Oct retail flatlines despite RBA rate cut

Retail spending flatlined in October in yet further evidence consumers have banked any recent stimulus windfall instead of hitting the shops.  

Consumers spent a seasonally adjusted $27.57 billion in October, according to Australian Bureau of Statistics data released on Thursday, even after the Reserve Bank cut the interest rate to a record low 0.75 per cent at the start of that month.

Consensus predictions were for spending growth to pick to 0.3 per cent after an underwhelming 0.2 per cent rise in September.

Sales of clothing, footwear and personal accessory retailing fell 0.8 per cent, department stores dropped by the same amount, and the sale of household goods dropped by 0.2 per cent.

This was offset by a 0.4 per cent rise in cafes, restaurants and takeaway food services and a 0.1 per cent gain for food retailing. 

The Australian dollar plunged from 68.52 US cents to as low as 68.34 US cents immediately after the release of the data. 

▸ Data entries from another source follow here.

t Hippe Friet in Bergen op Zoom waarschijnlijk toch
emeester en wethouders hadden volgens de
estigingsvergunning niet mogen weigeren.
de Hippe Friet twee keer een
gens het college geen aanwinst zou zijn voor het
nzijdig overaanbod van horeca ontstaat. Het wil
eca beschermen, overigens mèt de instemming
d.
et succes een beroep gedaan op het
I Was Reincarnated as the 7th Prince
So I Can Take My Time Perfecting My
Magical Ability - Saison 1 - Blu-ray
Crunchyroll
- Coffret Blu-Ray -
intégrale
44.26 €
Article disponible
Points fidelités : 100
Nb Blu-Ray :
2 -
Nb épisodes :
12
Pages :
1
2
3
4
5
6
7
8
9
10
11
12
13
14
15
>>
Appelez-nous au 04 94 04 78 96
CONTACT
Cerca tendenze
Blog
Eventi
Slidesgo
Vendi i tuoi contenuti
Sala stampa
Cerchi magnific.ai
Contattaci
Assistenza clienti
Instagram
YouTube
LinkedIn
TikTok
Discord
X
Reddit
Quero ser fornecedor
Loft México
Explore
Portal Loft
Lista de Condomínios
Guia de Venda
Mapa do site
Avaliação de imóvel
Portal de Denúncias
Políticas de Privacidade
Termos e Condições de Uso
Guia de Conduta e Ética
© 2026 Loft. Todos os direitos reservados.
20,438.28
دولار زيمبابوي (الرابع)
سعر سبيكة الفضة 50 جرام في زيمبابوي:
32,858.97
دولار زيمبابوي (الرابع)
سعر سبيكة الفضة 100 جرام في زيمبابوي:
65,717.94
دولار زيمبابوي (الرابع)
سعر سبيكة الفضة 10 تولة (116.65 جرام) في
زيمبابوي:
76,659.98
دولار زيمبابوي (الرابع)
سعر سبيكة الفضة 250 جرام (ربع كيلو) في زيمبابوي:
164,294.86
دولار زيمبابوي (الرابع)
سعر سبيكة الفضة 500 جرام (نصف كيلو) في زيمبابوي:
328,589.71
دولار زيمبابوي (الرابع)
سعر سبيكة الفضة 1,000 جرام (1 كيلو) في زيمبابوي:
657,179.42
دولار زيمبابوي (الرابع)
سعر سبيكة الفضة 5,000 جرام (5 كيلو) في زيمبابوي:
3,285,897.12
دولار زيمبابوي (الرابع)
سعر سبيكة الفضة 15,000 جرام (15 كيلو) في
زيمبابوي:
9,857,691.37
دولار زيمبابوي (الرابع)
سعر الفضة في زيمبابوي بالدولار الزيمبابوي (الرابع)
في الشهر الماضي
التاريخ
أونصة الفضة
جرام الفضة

Thursday’s figures follow September quarter GDP figures that showed what one economist called “chronic weakness” in household spending despite three rate cuts and federal government tax offsets. 

The stagnant result was driven by sales declines in major economies of Victoria, down 0.4 per cent, and NSW, down 0.2 per cent; while retail in SA fell 0.5 per cent for the month. 

Sales in Queensland rose 0.4 per cent, Tasmania 1.4 per cent, the NT 2.3 per cent, WA 0.2 per cent, and the ACT 0.3 per cent in seasonally adjusted terms.